PROVIDED ENTRIES:
★ ★ ★

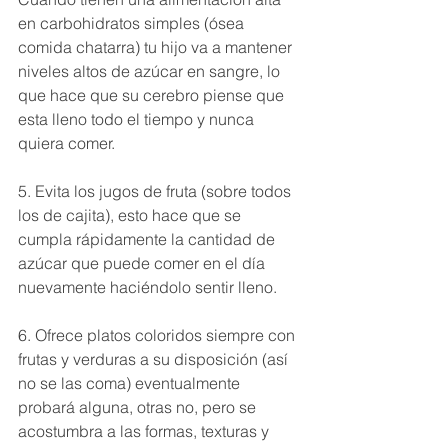
en carbohidratos simples (ósea 
comida chatarra) tu hijo va a mantener 
niveles altos de azúcar en sangre, lo 
que hace que su cerebro piense que 
esta lleno todo el tiempo y nunca 
quiera comer. 
5. Evita los jugos de fruta (sobre todos 
los de cajita), esto hace que se 
cumpla rápidamente la cantidad de 
azúcar que puede comer en el día 
nuevamente haciéndolo sentir lleno. 
6. Ofrece platos coloridos siempre con 
frutas y verduras a su disposición (así 
no se las coma) eventualmente 
probará alguna, otras no, pero se 
acostumbra a las formas, texturas y 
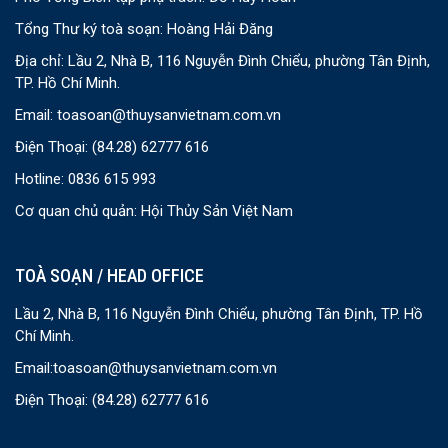
Tổng Thư ký toà soạn: Hoàng Hải Đăng
Địa chỉ: Lầu 2, Nhà B, 116 Nguyễn Đình Chiểu, phường Tân Định,
TP. Hồ Chí Minh.
Email:
toasoan@thuysanvietnam.com.vn
Điện Thoại:
(84.28) 62777 616
Hotline: 0836 615 993
Cơ quan chủ quản: Hội Thủy Sản Việt Nam
TOÀ SOẠN / HEAD OFFICE
Lầu 2, Nhà B, 116 Nguyễn Đình Chiểu, phường Tân Định, TP. Hồ
Chí Minh.
Email:
toasoan@thuysanvietnam.com.vn
Điện Thoại:
(84.28) 62777 616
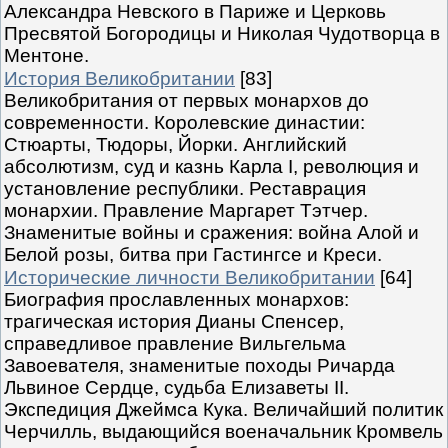
Александра Невского в Париже и Церковь
Пресвятой Богородицы и Николая Чудотворца в
Ментоне.
История Великобритании
[83]
Великобритания от первых монархов до
современности. Королевские династии:
Стюарты, Тюдоры, Йорки. Английский
абсолютизм, суд и казнь Карла I, революция и
установление республики. Реставрация
монархии. Правление Маргарет Тэтчер.
Знаменитые войны и сражения: война Алой и
Белой розы, битва при Гастингсе и Креси.
Исторические личности Великобритании
[64]
Биография прославленных монархов:
трагическая история Дианы Спенсер,
справедливое правление Вильгельма
Завоевателя, знаменитые походы Ричарда
Львиное Сердце, судьба Елизаветы II.
Экспедиция Джеймса Кука. Величайший политик
Черчилль, выдающийся военачальник Кромвель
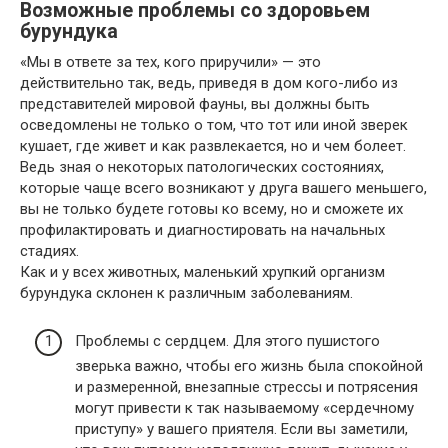
Возможные проблемы со здоровьем
бурундука
«Мы в ответе за тех, кого приручили» — это
действительно так, ведь, приведя в дом кого-либо из
представителей мировой фауны, вы должны быть
осведомлены не только о том, что тот или иной зверек
кушает, где живет и как развлекается, но и чем болеет.
Ведь зная о некоторых патологических состояниях,
которые чаще всего возникают у друга вашего меньшего,
вы не только будете готовы ко всему, но и сможете их
профилактировать и диагностировать на начальных
стадиях.
Как и у всех животных, маленький хрупкий организм
бурундука склонен к различным заболеваниям.
Проблемы с сердцем. Для этого пушистого
зверька важно, чтобы его жизнь была спокойной
и размеренной, внезапные стрессы и потрясения
могут привести к так называемому «сердечному
приступу» у вашего приятеля. Если вы заметили,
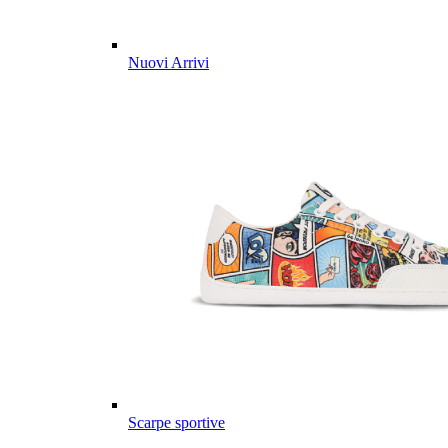
Nuovi Arrivi
Scarpe sportive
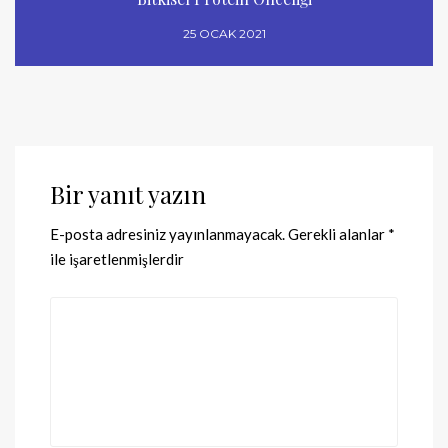
25 OCAK 2021
Bir yanıt yazın
E-posta adresiniz yayınlanmayacak.
Gerekli alanlar
*
ile işaretlenmişlerdir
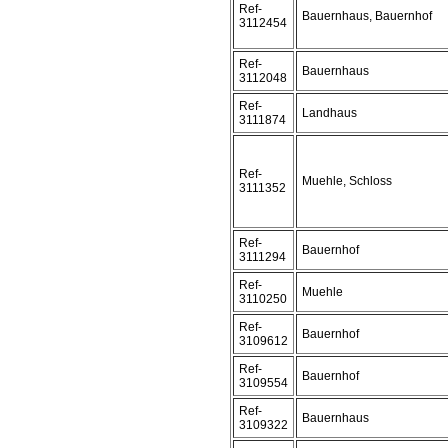
Ref-
Bauernhaus, Bauernhof
3112454
Ref-
Bauernhaus
3112048
Ref-
Landhaus
3111874
Ref-
Muehle, Schloss
3111352
Ref-
Bauernhof
3111294
Ref-
Muehle
3110250
Ref-
Bauernhof
3109612
Ref-
Bauernhof
3109554
Ref-
Bauernhaus
3109322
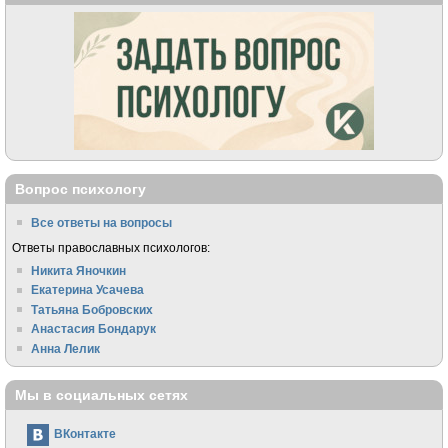
Вопрос психологу
Все ответы на вопросы
Ответы православных психологов:
Никита Яночкин
Екатерина Усачева
Татьяна Бобровских
Анастасия Бондарук
Анна Лелик
Мы в социальных сетях
ВКонтакте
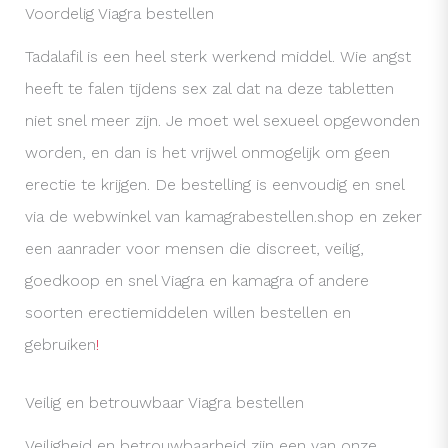
Voordelig Viagra bestellen
Tadalafil is een heel sterk werkend middel. Wie angst
heeft te falen tijdens sex zal dat na deze tabletten
niet snel meer zijn. Je moet wel sexueel opgewonden
worden, en dan is het vrijwel onmogelijk om geen
erectie te krijgen. De bestelling is eenvoudig en snel
via de webwinkel van kamagrabestellen.shop en zeker
een aanrader voor mensen die discreet, veilig,
goedkoop en snel Viagra en kamagra of andere
soorten erectiemiddelen willen bestellen en
gebruiken
!
Veilig en betrouwbaar Viagra bestellen
Veiligheid en betrouwbaarheid zijn een van onze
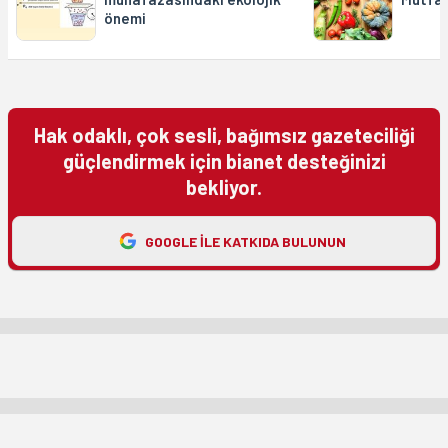
önemi
Hak odaklı, çok sesli, bağımsız gazeteciliği
güçlendirmek için bianet desteğinizi
bekliyor.
GOOGLE ILE KATKIDA BULUNUN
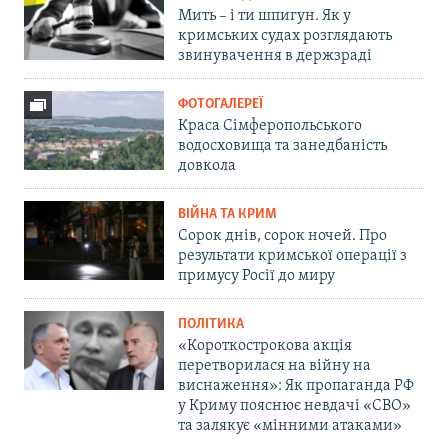
Мить – і ти шпигун. Як у
кримських судах розглядають
звинувачення в держзраді
ФОТОГАЛЕРЕЇ
Краса Сімферопольського
водосховища та занедбаність
довкола
ВІЙНА ТА КРИМ
Сорок днів, сорок ночей. Про
результати кримської операції з
примусу Росії до миру
ПОЛІТИКА
«Короткострокова акція
перетворилася на війну на
виснаження»: Як пропаганда РФ
у Криму пояснює невдачі «СВО»
та залякує «мінними атаками»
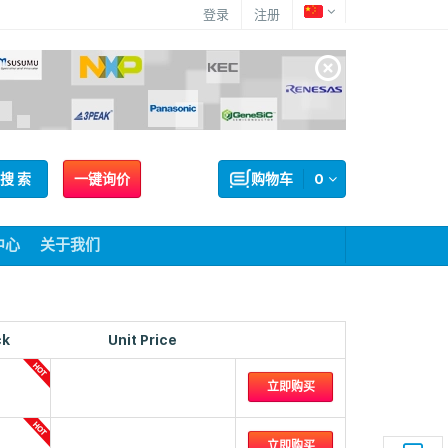
登录
注册
搜 索
一键询价
购物车
0
中心
关于我们
ck
Unit Price
立即购买
立即购买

★ ★ ★

DESCRIPTION OF THE TASK:
Transcribe all the lines above exactly, apart from the pictures.

RESULT OF THE TASK:
en carbohidratos simples (ósea 
comida chatarra) tu hijo va a mantener 
niveles altos de azúcar en sangre, lo 
que hace que su cerebro piense que 
esta lleno todo el tiempo y nunca 
quiera comer. 
5. Evita los jugos de fruta (sobre todos 
los de cajita), esto hace que se 
cumpla rápidamente la cantidad de 
azúcar que puede comer en el día 
nuevamente haciéndolo sentir lleno. 
6. Ofrece platos coloridos siempre con 
frutas y verduras a su disposición (así 
no se las coma) eventualmente 
probará alguna, otras no, pero se 
acostumbra a las formas, texturas y 
Tổng Thư ký toà soạn: Hoàng Hải Đăng
Địa chỉ: Lầu 2, Nhà B, 116 Nguyễn Đình Chiểu, phường Tân Định,
TP. Hồ Chí Minh.
Email:
toasoan@thuysanvietnam.com.vn
Điện Thoại:
(84.28) 62777 616
Hotline: 0836 615 993
Cơ quan chủ quản: Hội Thủy Sản Việt Nam
TOÀ SOẠN / HEAD OFFICE
Lầu 2, Nhà B, 116 Nguyễn Đình Chiểu, phường Tân Định, TP. Hồ
Chí Minh.
Email:
toasoan@thuysanvietnam.com.vn
Điện Thoại:
(84.28) 62777 616
Александра Невского в Париже и Церковь
Пресвятой Богородицы и Николая Чудотворца в
Ментоне.
История Великобритании
[83]
Великобритания от первых монархов до
современности. Королевские династии:
Стюарты, Тюдоры, Йорки. Английский
абсолютизм, суд и казнь Карла I, революция и
установление республики. Реставрация
монархии. Правление Маргарет Тэтчер.
Знаменитые войны и сражения: война Алой и
Белой розы, битва при Гастингсе и Креси.
Исторические личности Великобритании
[64]
Биография прославленных монархов:
трагическая история Дианы Спенсер,
справедливое правление Вильгельма
Завоевателя, знаменитые походы Ричарда
Львиное Сердце, судьба Елизаветы II.
Экспедиция Джеймса Кука. Величайший политик
Черчилль, выдающийся военачальник Кромвель
Возможные проблемы со здоровьем
бурундука
«Мы в ответе за тех, кого приручили» — это
действительно так, ведь, приведя в дом кого-либо из
представителей мировой фауны, вы должны быть
осведомлены не только о том, что тот или иной зверек
кушает, где живет и как развлекается, но и чем болеет.
Ведь зная о некоторых патологических состояниях,
которые чаще всего возникают у друга вашего меньшего,
вы не только будете готовы ко всему, но и сможете их
профилактировать и диагностировать на начальных
стадиях.
Как и у всех животных, маленький хрупкий организм
бурундука склонен к различным заболеваниям.
Проблемы с сердцем. Для этого пушистого
зверька важно, чтобы его жизнь была спокойной
и размеренной, внезапные стрессы и потрясения
могут привести к так называемому «сердечному
приступу» у вашего приятеля. Если вы заметили,
Nuovi Arrivi
Scarpe sportive
25 OCAK 2021
Bir yanıt yazın
E-posta adresiniz yayınlanmayacak.
Gerekli alanlar
*
ile işaretlenmişlerdir
Ref-
Bauernhaus, Bauernhof
3112454
Ref-
Bauernhaus
3112048
Ref-
Landhaus
3111874
Ref-
Muehle, Schloss
3111352
Ref-
Bauernhof
3111294
Ref-
Muehle
3110250
Ref-
Bauernhof
3109612
Ref-
Bauernhof
3109554
Ref-
Bauernhaus
3109322
Вопрос психологу
Все ответы на вопросы
Ответы православных психологов:
Никита Яночкин
Екатерина Усачева
Татьяна Бобровских
Анастасия Бондарук
Анна Лелик
Мы в социальных сетях
ВКонтакте
Voordelig Viagra bestellen
Tadalafil is een heel sterk werkend middel. Wie angst
heeft te falen tijdens sex zal dat na deze tabletten
niet snel meer zijn. Je moet wel sexueel opgewonden
worden, en dan is het vrijwel onmogelijk om geen
erectie te krijgen. De bestelling is eenvoudig en snel
via de webwinkel van kamagrabestellen.shop en zeker
een aanrader voor mensen die discreet, veilig,
goedkoop en snel Viagra en kamagra of andere
soorten erectiemiddelen willen bestellen en
gebruiken
!
Veilig en betrouwbaar Viagra bestellen
Veiligheid en betrouwbaarheid zijn een van onze
önemi
Hak odaklı, çok sesli, bağımsız gazeteciliği
güçlendirmek için bianet desteğinizi
bekliyor.
GOOGLE ILE KATKIDA BULUNUN
Мить – і ти шпигун. Як у
кримських судах розглядають
звинувачення в держзраді
ФОТОГАЛЕРЕЇ
Краса Сімферопольського
водосховища та занедбаність
довкола
ВІЙНА ТА КРИМ
Сорок днів, сорок ночей. Про
результати кримської операції з
примусу Росії до миру
ПОЛІТИКА
«Короткострокова акція
перетворилася на війну на
виснаження»: Як пропаганда РФ
у Криму пояснює невдачі «СВО»
та залякує «мінними атаками»
登录
注册
搜 索
一键询价
购物车
0
中心
关于我们
ck
Unit Price
立即购买
立即购买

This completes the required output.